Since there are ample data showing that the plasma insulin response is highly correlated with degree of insulin resistance,22 23 the fact that postprandial TG and RP responses correlated with either insulin resistance or plasma insulin concentration was not surprising. Although Weintraub and associates24 did not measure insulin resistance, they did investigate the relation between plasma insulin concentration and degree of postprandial lipemia in 15 normal subjects. In their study, fasting plasma insulin was correlated with the postprandial increase in the nonchylomicron fraction (r=.53, P=.52), but they saw no direct relation between the plasma insulin concentration 2 hours after their test meal and the degree of postprandial lipemia. On the other hand, the test meal was given in the morning in their study, and consisted primarily of fat (65% of total calories).

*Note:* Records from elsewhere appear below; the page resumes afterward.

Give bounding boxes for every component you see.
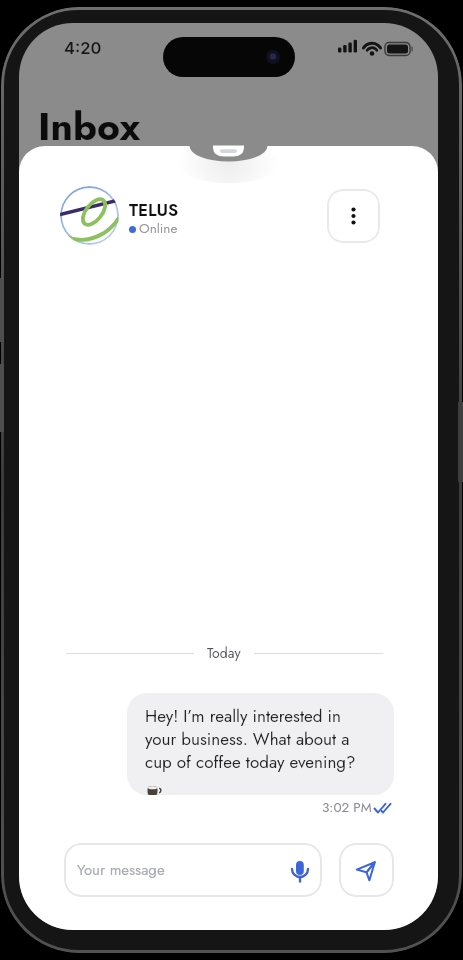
button[interactable]: Your message <box>64 843 322 897</box>
button[interactable] <box>283 852 317 890</box>
staticText: Online <box>139 219 178 239</box>
staticText: Your message <box>77 859 165 881</box>
button[interactable] <box>327 189 380 243</box>
staticText: Inbox <box>38 98 141 154</box>
staticText: Today <box>207 643 241 663</box>
staticText: 4:20 <box>64 38 102 58</box>
button[interactable] <box>339 843 394 897</box>
staticText: 3:02 PM <box>322 798 372 818</box>
button[interactable]: Hey! I’m really interested in your busin… <box>145 704 394 795</box>
staticText: TELUS <box>129 198 179 223</box>
staticText: Hey! I’m really interested in your busin… <box>145 704 356 774</box>
button[interactable] <box>60 186 119 245</box>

Since the measurements in the present study were made after lunch and both the breakfast and lunch meals consumed contained substantially more carbohydrate, we believe this to be the most likely explanation for why the association between insulin resistance and/or hyperinsulinemia and postprandial lipemia was more pronounced in our study. We also studied more than twice as many patients than did Weintraub et al (37 versus 15), and this may also have contributed to the differences in the results of the two studies.

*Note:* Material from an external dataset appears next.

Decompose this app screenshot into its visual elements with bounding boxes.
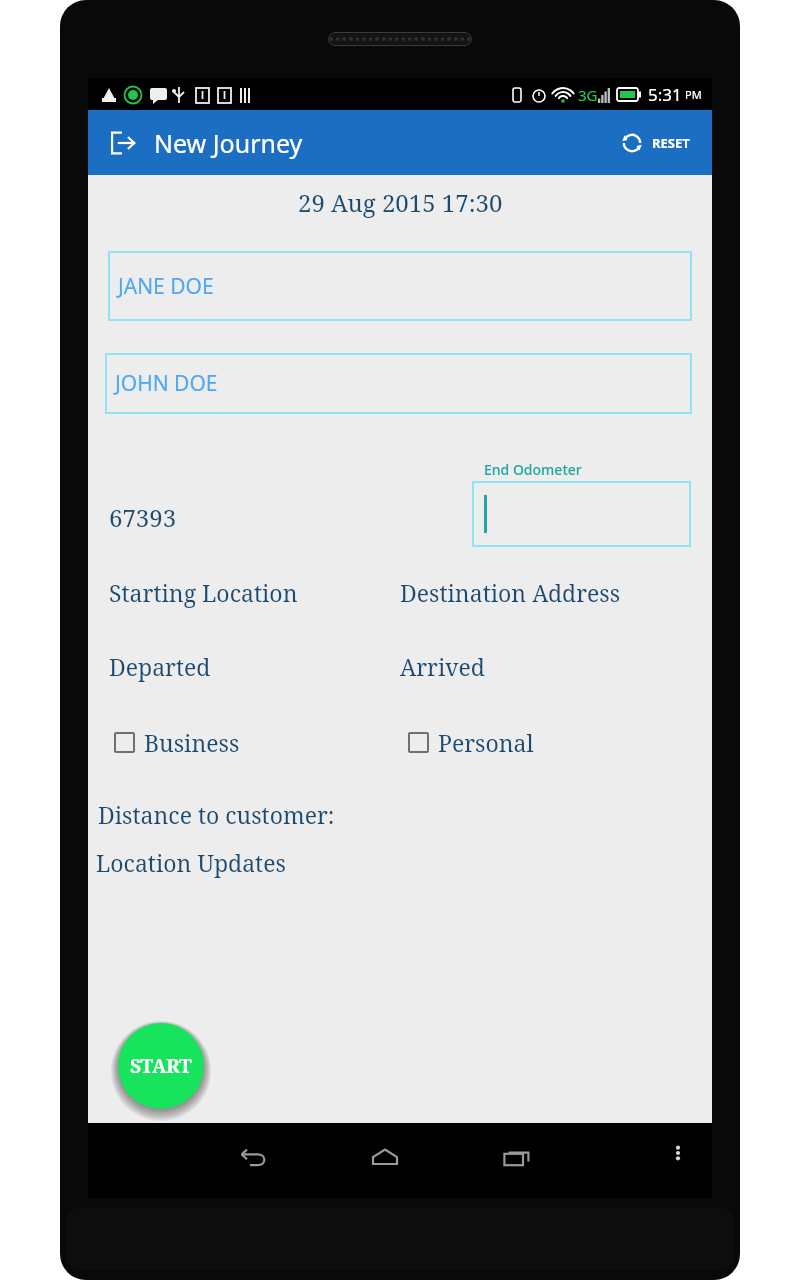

The relation between PHLPL activity and the degree of postprandial lipemia is more complicated, and it is not immediately apparent why LPL activity was an independent predictor of the TG but not the RP response, whereas SSPG predicted both responses. By implication, these results indicate that clearance of TG-rich lipoproteins of intestinal origin was not regulated by differences in PHLPL activity in this patient population but only by variations in insulin resistance and/or insulin secretory capacity. In support of this notion is evidence that the higher the plasma insulin response to a meal, the greater will be the postprandial increase in concentration of TG-rich lipoproteins of intestinal origin.25 One possible explanation for this finding is that the more insulin resistant the individual and the higher the insulin response to a meal, the greater will be the stimulation of hepatic VLDL TG secretion. In this situation, it might be predicted that this would result in a prolongation of the removal of newly secreted intestinal lipoproteins from plasma. In support of this view, we have shown26 that low-fat, high-carbohydrate diets in insulin-resistant diabetic patients increase plasma postprandial insulin concentration, hepatic VLDL TG secretion, and postprandial levels of intestinal lipoproteins. Obviously, this explanation requires further evaluation, but our inability to definitively state why PHLPL activity was not an independent predictor of postprandial intestinal lipoprotein concentration should not obscure the fact that insulin resistance and postprandial insulin response were.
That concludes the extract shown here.